Perhaps the most gratifying story was the promotion of Colchester United. Anyone who has ever been to tiny Layer Road will purse their lips in polite amusement at the thought of visits from Leeds, Wolves, Birmingham et al. But the much coveted Phil Parkinson built an attractive team around Neil Danns and they played the best football I saw all season – even if it did little to swell their pitifully small crowds.
The other half of the Essex one-two were Southend. In keeping with the rest of what was a very tight (ie mediocre) division, the Shrimpers came top with a points total that would have got them no higher than third in the other two Football League divisions. I had the previous season’s League Two play-off winners down as certs for relegation before the season started, but one look at Freddy Eastwood, Shaun Goater and Darryl Flahavan changed my mind sharpish. They had the strut of potential champions and never lost it.
Below the top two, 11 points separated the next eight teams. This bottleneck was caused in the last dozen or so games by teams such as Doncaster, Forest and Bristol City making big moves from mid-table and eventual play-off finalists Barnsley and Swansea having a fit of the collywobbles. Ridiculously, Oldham managed to do both – racking up the wins in February and March before falling apart in spectacular fashion at the end with only three points from their final seven games to finish tenth.
League Two champions Yeovil survived whatever increase in quality there was comfortably enough. They were solid but thoroughly harmless – not even pre-match blasts of the Wurzels managed to inspire them. Fellow newcomers Scunthorpe were rather more coruscating – mainly because of the division’s joint top scorer, Billy Sharp, the best striker I saw.

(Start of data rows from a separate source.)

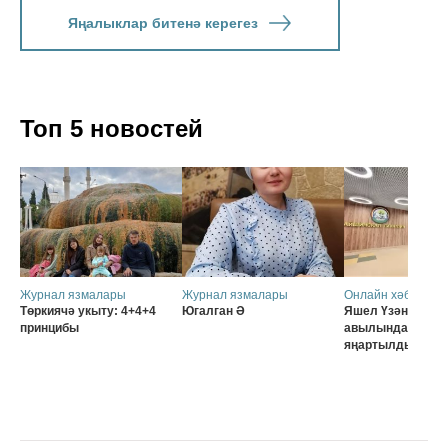
Яңалыклар битенә керегез
Топ 5 новостей
Журнал язмалары
Журнал язмалары
Онлайн хәбәрләр
Төркиячә укыту: 4+4+4
Югалган Ә
Яшел Үзәннең Ә
принцибы
авылында мәктә
яңартылды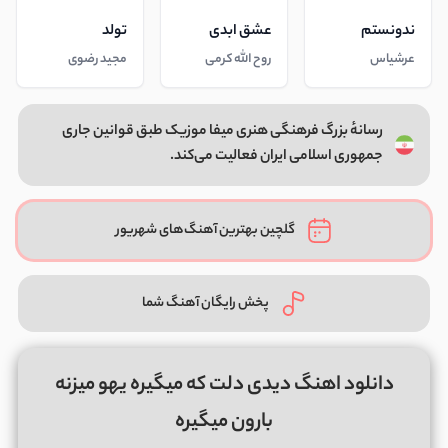
ندونستم
عشق ابدی
تولد
عرشیاس
روح الله کرمی
مجید رضوی
رسانهٔ بزرگ فرهنگی هنری میفا موزیک طبق قوانین جاری
جمهوری اسلامی ایران فعالیت می‌کند.
گلچین بهترین آهنگ‌های شهریور
پخش رایگان آهنگ شما
دانلود اهنگ دیدی دلت که میگیره یهو میزنه
بارون میگیره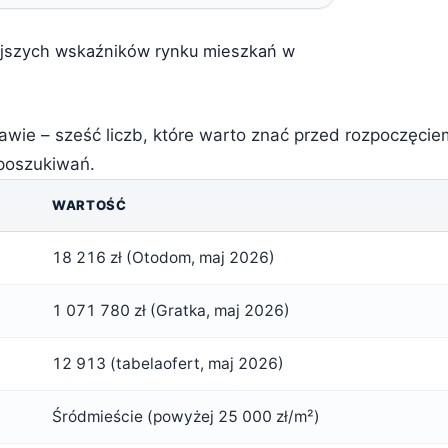
ejszych wskaźników rynku mieszkań w
wie – sześć liczb, które warto znać przed rozpoczęcie
poszukiwań.
WARTOŚĆ
18 216 zł (Otodom, maj 2026)
1 071 780 zł (Gratka, maj 2026)
12 913 (tabelaofert, maj 2026)
Śródmieście (powyżej 25 000 zł/m²)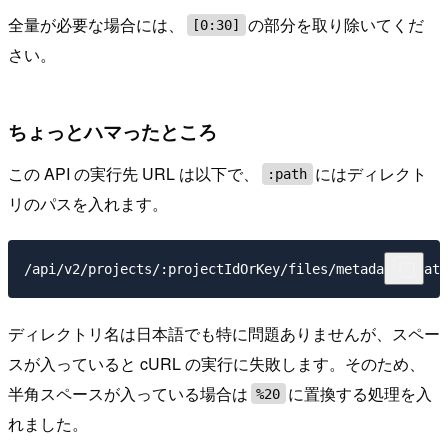
全量が必要な場合には、
の部分を取り除いてくだ
[0:30]
さい。
ちょっとハマったところ
この API の実行先 URL は以下で、
にはディレクト
:path
リのパスを入れます。
ディレクトリ名は日本語でも特に問題ありませんが、スペー
スが入っていると cURL の実行に失敗します。そのため、
半角スペースが入っている場合は
に置換する処理を入
%20
れました。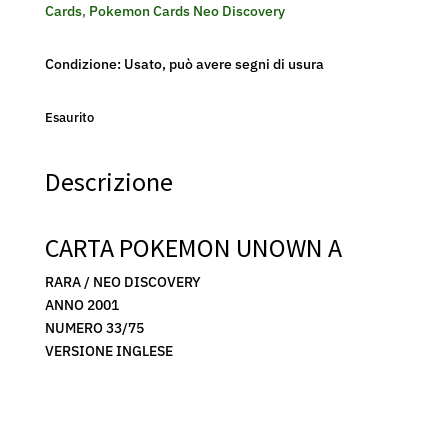
Cards
,
Pokemon Cards Neo Discovery
Condizione: Usato, può avere segni di usura
Esaurito
Descrizione
CARTA POKEMON UNOWN A
RARA / NEO DISCOVERY
ANNO 2001
NUMERO 33/75
VERSIONE INGLESE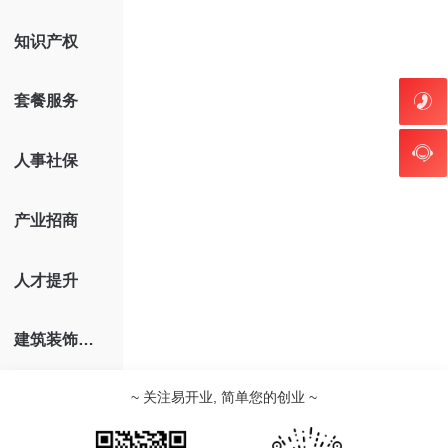
知识产权
套餐服务
人事社保
产业招商
人才提升
建筑装饰装修
~ 关注易开业, 简单您的创业 ~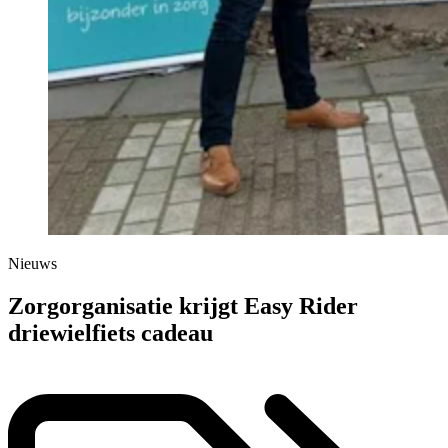
Nieuws
Zorgorganisatie krijgt Easy Rider
driewielfiets cadeau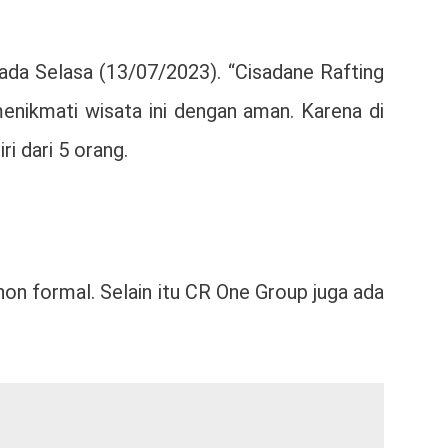
ada Selasa (13/07/2023). “Cisadane Rafting
nikmati wisata ini dengan aman. Karena di
i dari 5 orang.
 non formal. Selain itu CR One Group juga ada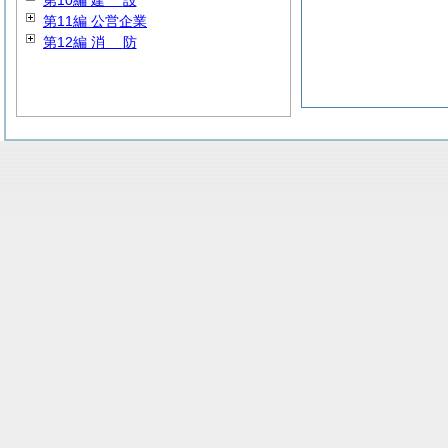
第10編
建
設
第11編 公営企業
第12編
消
防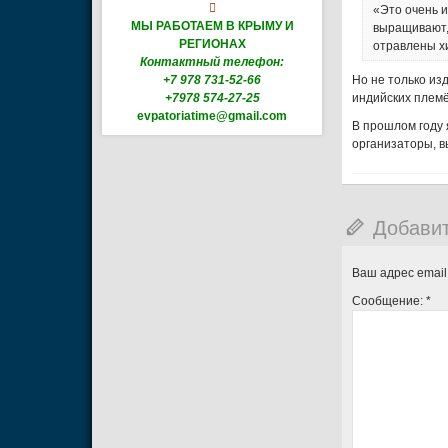

«Это очень и
МЫ РАБОТАЕМ В КРЫМУ И
выращивают, 
РЕГИОНАХ
отравлены хи
Контактный телефон:
+7 978 731-52-66
Но не только из
+7978 574-27-25
индийских плем
evpatoriatime@gmail.com
В прошлом году 
организаторы, в
Добави
Ваш адрес email
Сообщение:
*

At the wrong end of the division, where even mediocrity was a distant fantasy, Walsall finished bottom. Citing the ongoing fall-out from the collapse of ITV Digital, chairman Jeff Bonser was forced to sell good players such as Matty Fryatt and allow Jorge Leitão to return to Portugal. This and the usual crippling injury crisis helped lose Paul Merson his job in February with the club a point above the drop zone. Alas, the move didn’t have the desired effect and the team from the Bescot went south.
Swindon have had a tragi-comic few weeks. Headline writers everywhere rejoiced as Iffy Onuora took the cash-strapped club down and they should be a good source for stories next season with the surreal arrival of new management team Dennis Wise and Gus Poyet. Much to Sky Sports presenter Jeff Stelling’s chagrin, Hartlepool – 2004-05’s losing play-off finalists – went down on the last day of the season. To nobody’s chagrin at all, Milton Keynes Dons went with them. League One might be shit, but at least it’s no longer franchised, plastic shit.